For deployment, create files with the same names that include a full complement of security and HA settings:

<?xml version="1.0"?>
<streambase-configuration>
  <security>
    <ssl-authentication>
      <param name="keystore" value="../test/proxy/security/signed.keystore"/>
      <param name="keystore-password" value="secret"/></ssl-authentication>
      <param name="key-password" value="secret1"/></ssl-authentication>
    <param name="perform-authentication" value="true"/>
...
</streambase-configuration>

and

<?xml version="1.0"?>
<streambase-configuration>
  <high-availability>
    <param name="leadership-status" value="LEADER"/>
    <param name="enabled" value="auto"/>
  ...
</streambase-configuration>

Then, using the same configuration file in both environments, you only need to maintain separate security.xml and cluster.xml files for the development and deployment environments. You can use an environment variable with <sb-include> to specify the location of each set of fragment files at runtime. See Using Modular Configuration Files for details.

Environment Variables and Configuration Files

You can use environment variables for most values in the server configuration file, using the ${VARNAME} syntax. StreamBase resolves the variable when it loads the application and configuration file.

You can also provide default values so that application loading does not fail if the variable is not set. For this, use the := (colon-equals) syntax: ${VARNAME:=false}

This allows you to specify certain configuration values generically, and then use environment variables in your startup script to provide host-specific values.

See Using Environment Variables in Configuration Files for further information.

Configuration Files Without Bundling

If you must deploy an application without the benefit of bundling, then you must ensure that the configuration file emulates the typecheck environment of your primary Studio project as closely as possible. Use the following as a reminder checklist:

  • Emulate the Studio project's module search path with the <module-search-directory> element.

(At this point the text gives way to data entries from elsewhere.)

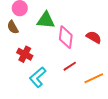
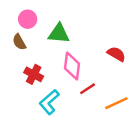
pink diamond: (66, 37) -> (72, 66), moved

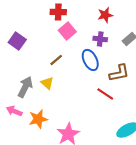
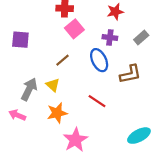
purple square: (17, 41) -> (20, 40), turned -30
red line: (105, 94) -> (97, 101), moved
orange star: (38, 119) -> (57, 113), moved

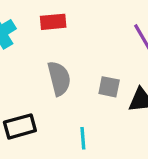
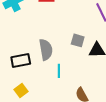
gray semicircle: (59, 78) -> (46, 50), moved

  • Emulate the Studio project's resource search path with the <operator-resource-search> element.

  • Emulate the Studio project's Java Build Path with the <java-vm> element:

    • Use as many <jar> child elements as necessary to identify JAR files needed by your application.

    • As an alternative to several <jar> elements, use the <dir> child element to add a directory to the classpath of the JVM that hosts the server.

    • Use the <library> child element to specify the path to native code library files called by Java code.

  • Use the <plugin> element to specify the path to native code library files that implement custom operators or adapters.